The old parental cry, “Is your homework done?” is like Kryptonite to kids. And claims of, “I’m doing it all right now!” shouted from behind the bedroom door are like nails on a chalkboard to parents, too.
So how can you cut down on the homework drama? Let a few smart tech tools come to the rescue.
Set up a dedicated space
First, you need to decide where your kid should tackle his or her school assignments. In my family, clutter equals chaos, but sometimes space can be hard to come by. The Macgyver-style Edge Desk hit a homerun on Kickstarter and after using it for a few months now, it’s easy to see why. It’s one compact piece of furniture that transforms into whatever you need — a sit-down desk, chair, standing desk, or even an art-friendly easel. It’s like a Murphy bed made for productivity, and it tucks away in an instant.

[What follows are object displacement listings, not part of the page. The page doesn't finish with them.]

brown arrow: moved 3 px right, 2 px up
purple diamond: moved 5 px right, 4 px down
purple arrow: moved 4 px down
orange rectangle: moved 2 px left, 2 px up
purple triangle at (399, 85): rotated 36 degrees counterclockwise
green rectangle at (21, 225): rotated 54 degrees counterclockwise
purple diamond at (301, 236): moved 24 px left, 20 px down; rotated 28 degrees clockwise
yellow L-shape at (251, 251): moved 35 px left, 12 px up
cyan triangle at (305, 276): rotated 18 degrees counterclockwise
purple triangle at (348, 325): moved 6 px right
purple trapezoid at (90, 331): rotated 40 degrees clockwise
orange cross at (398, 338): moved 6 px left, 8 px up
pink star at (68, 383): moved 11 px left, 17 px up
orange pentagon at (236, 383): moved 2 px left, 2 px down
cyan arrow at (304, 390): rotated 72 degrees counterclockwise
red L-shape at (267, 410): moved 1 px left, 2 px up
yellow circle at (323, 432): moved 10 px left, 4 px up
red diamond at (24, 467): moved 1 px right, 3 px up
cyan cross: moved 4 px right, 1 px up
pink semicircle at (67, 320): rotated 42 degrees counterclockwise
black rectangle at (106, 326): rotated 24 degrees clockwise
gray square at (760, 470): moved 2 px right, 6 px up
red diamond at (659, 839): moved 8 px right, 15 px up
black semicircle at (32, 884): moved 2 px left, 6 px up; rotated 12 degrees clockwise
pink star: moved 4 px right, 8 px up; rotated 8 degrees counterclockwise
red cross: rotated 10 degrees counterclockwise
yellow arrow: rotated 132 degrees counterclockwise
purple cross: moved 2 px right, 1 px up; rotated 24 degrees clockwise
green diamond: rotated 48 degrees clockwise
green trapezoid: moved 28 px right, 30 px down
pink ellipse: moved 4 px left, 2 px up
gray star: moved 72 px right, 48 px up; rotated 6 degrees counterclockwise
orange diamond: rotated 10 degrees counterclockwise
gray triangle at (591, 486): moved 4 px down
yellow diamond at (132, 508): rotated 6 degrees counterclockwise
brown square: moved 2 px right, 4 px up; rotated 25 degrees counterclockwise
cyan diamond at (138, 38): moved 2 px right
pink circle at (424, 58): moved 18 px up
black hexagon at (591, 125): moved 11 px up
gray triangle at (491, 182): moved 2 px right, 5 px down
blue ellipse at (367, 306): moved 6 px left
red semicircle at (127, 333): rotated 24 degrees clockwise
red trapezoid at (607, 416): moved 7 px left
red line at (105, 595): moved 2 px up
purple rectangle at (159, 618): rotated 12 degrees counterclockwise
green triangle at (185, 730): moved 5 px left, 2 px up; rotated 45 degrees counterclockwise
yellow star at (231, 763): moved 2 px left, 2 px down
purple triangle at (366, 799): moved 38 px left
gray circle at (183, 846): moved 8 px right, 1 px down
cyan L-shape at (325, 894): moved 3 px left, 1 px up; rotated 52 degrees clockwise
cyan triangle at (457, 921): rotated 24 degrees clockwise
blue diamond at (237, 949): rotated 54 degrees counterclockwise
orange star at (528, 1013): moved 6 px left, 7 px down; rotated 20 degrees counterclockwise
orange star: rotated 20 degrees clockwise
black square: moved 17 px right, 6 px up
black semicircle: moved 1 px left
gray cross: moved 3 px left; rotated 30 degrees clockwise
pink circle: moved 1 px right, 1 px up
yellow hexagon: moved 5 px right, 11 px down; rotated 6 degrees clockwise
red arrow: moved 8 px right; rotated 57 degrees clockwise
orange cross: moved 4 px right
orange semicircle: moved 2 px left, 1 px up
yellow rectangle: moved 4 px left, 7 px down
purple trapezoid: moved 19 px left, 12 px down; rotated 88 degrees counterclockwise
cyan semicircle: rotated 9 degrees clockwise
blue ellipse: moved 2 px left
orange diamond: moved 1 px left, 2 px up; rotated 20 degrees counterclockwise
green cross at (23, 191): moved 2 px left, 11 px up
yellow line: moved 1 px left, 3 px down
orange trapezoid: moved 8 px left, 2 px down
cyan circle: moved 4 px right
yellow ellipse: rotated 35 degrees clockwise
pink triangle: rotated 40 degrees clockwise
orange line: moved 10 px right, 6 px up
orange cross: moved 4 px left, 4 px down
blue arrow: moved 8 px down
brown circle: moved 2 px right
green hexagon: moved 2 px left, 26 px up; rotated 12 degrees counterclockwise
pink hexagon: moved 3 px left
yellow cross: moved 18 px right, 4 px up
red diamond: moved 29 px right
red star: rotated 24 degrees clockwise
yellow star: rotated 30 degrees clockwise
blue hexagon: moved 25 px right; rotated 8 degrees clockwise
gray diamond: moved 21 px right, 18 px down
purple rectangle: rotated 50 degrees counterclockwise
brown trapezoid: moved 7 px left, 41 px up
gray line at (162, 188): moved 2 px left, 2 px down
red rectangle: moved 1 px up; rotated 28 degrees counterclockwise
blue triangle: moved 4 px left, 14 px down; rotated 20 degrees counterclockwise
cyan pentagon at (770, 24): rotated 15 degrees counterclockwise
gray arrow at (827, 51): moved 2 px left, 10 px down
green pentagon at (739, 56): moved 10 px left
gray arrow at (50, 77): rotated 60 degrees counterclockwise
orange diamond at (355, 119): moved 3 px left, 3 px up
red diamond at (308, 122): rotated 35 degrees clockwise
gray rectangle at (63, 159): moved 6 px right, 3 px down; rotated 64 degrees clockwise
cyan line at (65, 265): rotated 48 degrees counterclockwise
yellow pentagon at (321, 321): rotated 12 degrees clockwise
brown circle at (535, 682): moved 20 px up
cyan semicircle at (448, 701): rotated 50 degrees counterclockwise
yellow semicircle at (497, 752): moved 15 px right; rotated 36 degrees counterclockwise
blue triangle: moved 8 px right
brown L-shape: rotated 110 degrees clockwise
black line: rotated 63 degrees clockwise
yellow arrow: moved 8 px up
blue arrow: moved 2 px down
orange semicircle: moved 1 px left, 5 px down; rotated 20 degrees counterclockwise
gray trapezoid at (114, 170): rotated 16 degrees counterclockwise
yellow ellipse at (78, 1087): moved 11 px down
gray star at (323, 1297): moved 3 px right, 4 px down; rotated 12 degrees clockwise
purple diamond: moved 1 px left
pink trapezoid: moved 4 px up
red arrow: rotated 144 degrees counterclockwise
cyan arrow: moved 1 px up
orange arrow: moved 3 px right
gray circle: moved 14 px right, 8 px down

Before we bought the Edge Desk, my daughter used a sideboard/buffet type table next to our dining room table. It’s the perfect height for her to use as a standing desk (which she loves after sitting all day), and we cleared out old cloth napkins and knick-knacks from the top drawer and put her pens, pencils and other school supplies in there. When we wanted to do homework together, we just migrate to the dining room table. The whole point is, have a cleared-out space that’s designated for homework — not in their bedrooms.
Stock it up
Now that you have an actual space set up, you need the right tools for the job. There’s nothing worse than having a motivated kid ready to master some math problems and then realize your last pencil just went through the washing machine. Stock up on pencils, pens, a proper sharpener, glue, and a stapler, and you’ll never have to delay a homework session for a run to the office supply store.
The hardest part of all will probably be getting your child to focus. That smartphone glued to their forehead isn’t doing them any favors when it comes to scoring good grades, so make a rule to keep their app-packed phone out of sight when it’s time for school work. But what about when they need to confer with classmates on projects via text or video chat? Try an app like unGlue to make sure they have access to what they need, without the distraction of all those Snapchat streaks and YouTube videos.
Some routers also let you block certain sites, like Netflix, while keeping streams open for learning portals like Khan Academy.
Invest in the right tools
Of course, gadgets aren’t all bad when it comes to education, and sooner, rather than later, they’ll need a solid laptop, with no bugs, glitches, or distractions. Since so much studying, writing, practice, and reading happens on the same screen these days — it pays to invest wisely in one that you can all depend on — whether a laptop, Chromebook, or tablet.
I’ve just finished reviewing several, including the newest kids on the block, the Huawei (that’s “wah-way” in case you were wondering) Matebook X. It does all the work of a tablet and a notebook in one solid laptop that’s incredibly slim and light. It doesn’t take up much room on the study desk, and its 7th-generation Intel processor has the power to handle any school-related task you can throw at it.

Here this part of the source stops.